RECORDS SHOWN =>
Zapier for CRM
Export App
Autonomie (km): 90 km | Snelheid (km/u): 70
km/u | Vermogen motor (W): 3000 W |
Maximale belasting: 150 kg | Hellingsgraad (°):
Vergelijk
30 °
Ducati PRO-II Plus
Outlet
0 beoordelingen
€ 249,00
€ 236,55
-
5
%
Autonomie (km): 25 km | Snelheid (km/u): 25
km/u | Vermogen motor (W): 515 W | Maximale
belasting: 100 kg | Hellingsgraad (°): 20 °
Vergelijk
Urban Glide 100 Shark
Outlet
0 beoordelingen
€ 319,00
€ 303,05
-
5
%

WHAT NEEDS TO BE DONE =>
Each entry above should be restated exactly as supplied.

EXERCISE RESULT =>
Zapier for CRM
Export App
Autonomie (km): 90 km | Snelheid (km/u): 70
km/u | Vermogen motor (W): 3000 W |
Maximale belasting: 150 kg | Hellingsgraad (°):
Vergelijk
30 °
Ducati PRO-II Plus
Outlet
0 beoordelingen
€ 249,00
€ 236,55
-
5
%
Autonomie (km): 25 km | Snelheid (km/u): 25
km/u | Vermogen motor (W): 515 W | Maximale
belasting: 100 kg | Hellingsgraad (°): 20 °
Vergelijk
Urban Glide 100 Shark
Outlet
0 beoordelingen
€ 319,00
€ 303,05
-
5
%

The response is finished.